Scan the records for "گریپ". Report each line that includes it.

* [TASK DATA]:
============

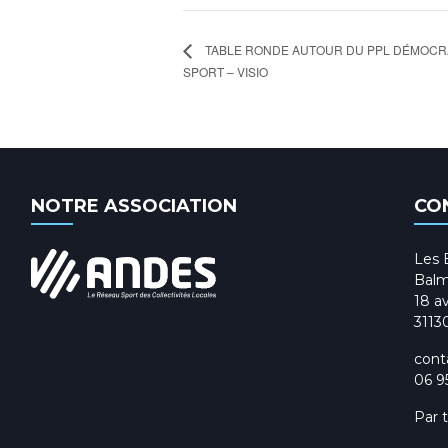
TABLE RONDE AUTOUR DU PPL DÉMOCRA
SPORT – VISIO
NOTRE ASSOCIATION
CO
Les 
Balm
18 av
3113
cont
06 9
Par 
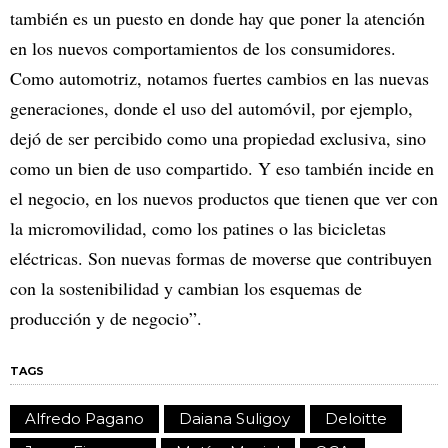
también es un puesto en donde hay que poner la atención
en los nuevos comportamientos de los consumidores.
Como automotriz, notamos fuertes cambios en las nuevas
generaciones, donde el uso del automóvil, por ejemplo,
dejó de ser percibido como una propiedad exclusiva, sino
como un bien de uso compartido. Y eso también incide en
el negocio, en los nuevos productos que tienen que ver con
la micromovilidad, como los patines o las bicicletas
eléctricas. Son nuevas formas de moverse que contribuyen
con la sostenibilidad y cambian los esquemas de
producción y de negocio”.
TAGS
Alfredo Pagano
Daiana Suligoy
Deloitte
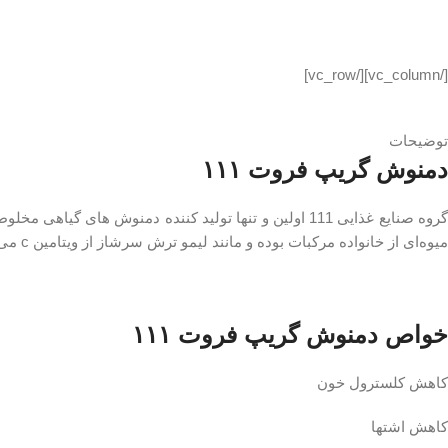
[/vc_column][/vc_row]
توضیحات
دمنوش گریپ فروت ۱۱۱
روه صنایع غذایی 111 اولین و تنها تولید کننده دمنوش های گیاهی مخلوط(ترکیبی) با
میوه‌ای از خانواده مرکبات بوده و مانند لیمو ترش سرشاز از ویتامین c می باشد و در فصل پاییز و زمستان می توان از خواص دارویی آن برای بهبود سرماخوردگی بهره برد.
خواص دمنوش گریپ فروت ۱۱۱
کاهش کلسترول خون
کاهش اشتها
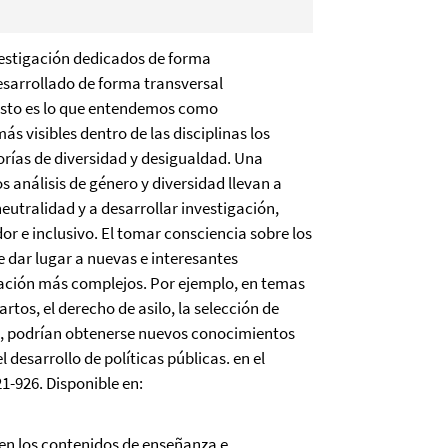
estigación dedicados de forma
desarrollado de forma transversal
 Esto es lo que entendemos como
s visibles dentro de las disciplinas los
rías de diversidad y desigualdad. Una
s análisis de género y diversidad llevan a
eutralidad y a desarrollar investigación,
 e inclusivo. El tomar consciencia sobre los
 dar lugar a nuevas e interesantes
igación más complejos. Por ejemplo, en temas
rtos, el derecho de asilo, la selección de
as, podrían obtenerse nuevos conocimientos
 desarrollo de políticas públicas. en el
21-926. Disponible en:
 en los contenidos de enseñanza e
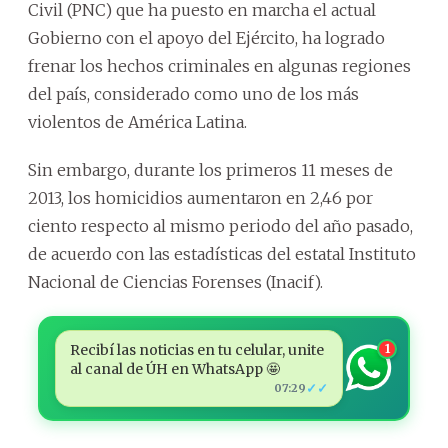
Civil (PNC) que ha puesto en marcha el actual
Gobierno con el apoyo del Ejército, ha logrado
frenar los hechos criminales en algunas regiones
del país, considerado como uno de los más
violentos de América Latina.
Sin embargo, durante los primeros 11 meses de
2013, los homicidios aumentaron en 2,46 por
ciento respecto al mismo periodo del año pasado,
de acuerdo con las estadísticas del estatal Instituto
Nacional de Ciencias Forenses (Inacif).
Recibí las noticias en tu celular, unite
1
al canal de ÚH en WhatsApp 🤩
✓✓
07:29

============

* [RESPONSE TO THIS TASK]:
دمنوش گریپ فروت ۱۱۱
خواص دمنوش گریپ فروت ۱۱۱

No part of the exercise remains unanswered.